IDV is designed to prioritize human readability and writability by minimizing visual noise- there are no sigils, quotes, or brackets, only colons, indentation, and (when necessary) backslash escapes.
As a tradeoff, IDV is not a self-describing data format- while it can be used for defining a serialization or configuration format, systems using it need to layer their own semantics on top of it.
IDV is a line-oriented format. Before any other parsing is done, the input is split into lines, and any trailing whitespace on a line (including line separators) is ignored.
A **Blank Line** is any line that only contains whitespace. Because trailing whitespace is always trimmed, all Blank Lines are indistinguishable from each other.
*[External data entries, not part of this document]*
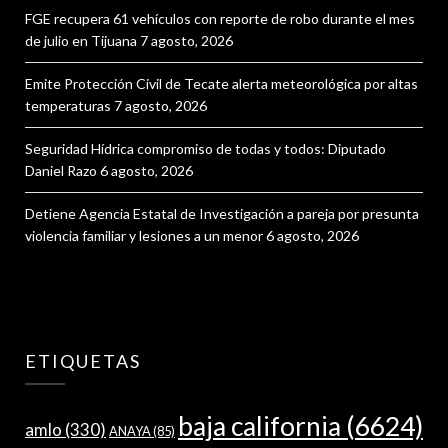
FGE recupera 61 vehículos con reporte de robo durante el mes
de julio en Tijuana
7 agosto, 2026
Emite Protección Civil de Tecate alerta meteorológica por altas
temperaturas
7 agosto, 2026
Seguridad Hídrica compromiso de todas y todos: Diputado
Daniel Razo
6 agosto, 2026
Detiene Agencia Estatal de Investigación a pareja por presunta
violencia familiar y lesiones a un menor
6 agosto, 2026
ETIQUETAS
baja california
(6624)
amlo
(330)
ANAYA
(85)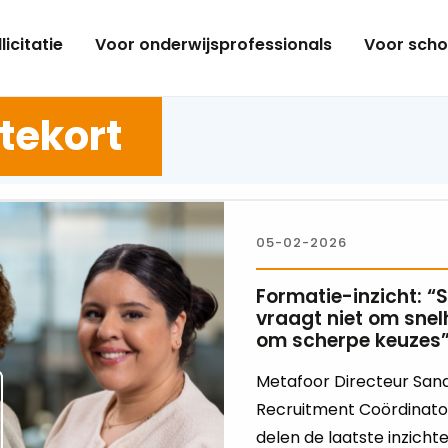
licitatie
Voor onderwijsprofessionals
Voor scho
tekort
05-02-2026
Formatie-inzicht: “
vraagt niet om snel
om scherpe keuzes
Metafoor Directeur San
Recruitment Coördinato
delen de laatste inzichten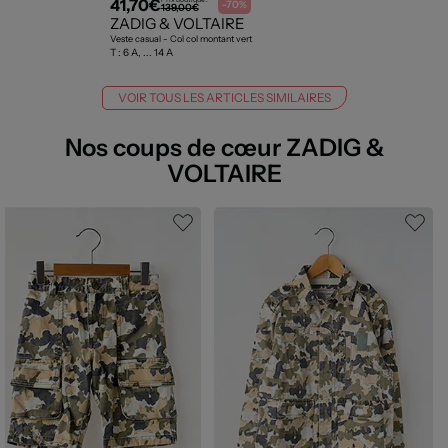
41,70€
-70%
139,00€
ZADIG & VOLTAIRE
Veste casual - Col col montant vert
T :
6 A, ... 14 A
VOIR TOUS LES ARTICLES SIMILAIRES
Nos coups de cœur ZADIG &
VOLTAIRE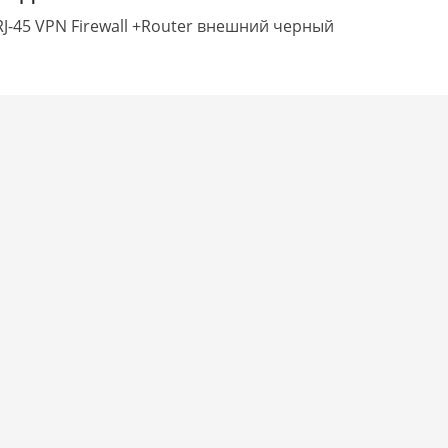
RJ-45 VPN Firewall +Router внешний черный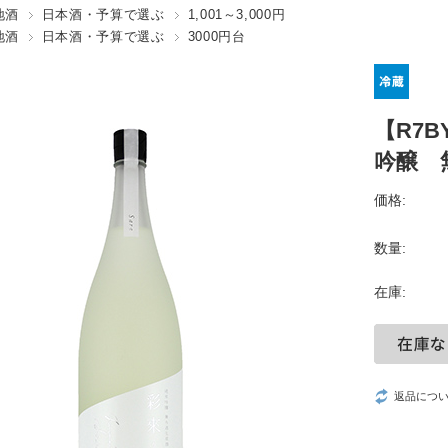
地酒
日本酒・予算で選ぶ
1,001～3,000円
地酒
日本酒・予算で選ぶ
3000円台
【R7
吟醸 無
価格:
数量:
在庫:
返品につ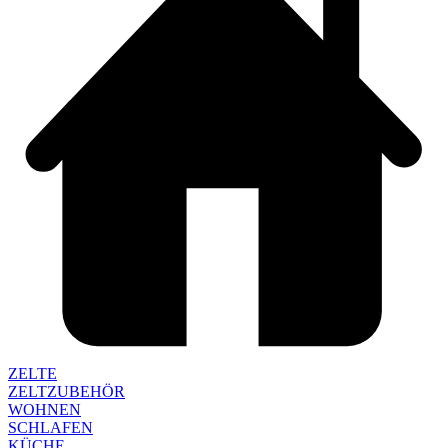
ZELTE
ZELTZUBEHÖR
WOHNEN
SCHLAFEN
KÜCHE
Blank Lines are ignored unless they are part of a Document. (see below)
### Entries
An **Entry** is composed of one or more lines:
#### Tags
Each entry begins with a **Tag**, terminated by a colon (`:`). A Tag can contain any characters except leading or trailing whitespace, newlines, and colons:
```
Tag:
```
#### Distinguishers
Optionally, a Distinguisher can follow the Tag on the same line. A Distinguisher can contain any characters except leading or trailing whitespace, and newlines:
```
Tag: distinguisher
```
#### Escapes
Within Tags and Distinguishers, backslash escapes may be used to represent non-permitted or inconvenient characters:
```
Tag With \: And Spaces:
Tag: \ distinguisher with leading whitespace and\nA newline
```
| Escape sequence | Replacement |
| --------------- | ----------------- |
| \\_\<space>_ | A literal space |
| \\n | A newline |
| \\: | A colon (`:`) |
| \\\\ | A backslash (`\`) |
> TODO: additional escapes? ie, hex or unicode?
#### Documents
After the first line of an entry, any indented lines make up the **Document** portion of the entry:
```
Tag: distinguisher
First Line
Second Line
Third Line
```
The first line of a Document defines the Document's indentation- subsequent lines can be indented deeper, but no line may be indented _less_ than the first line. This indentation is removed from the beginning of each line when determining the Document's value.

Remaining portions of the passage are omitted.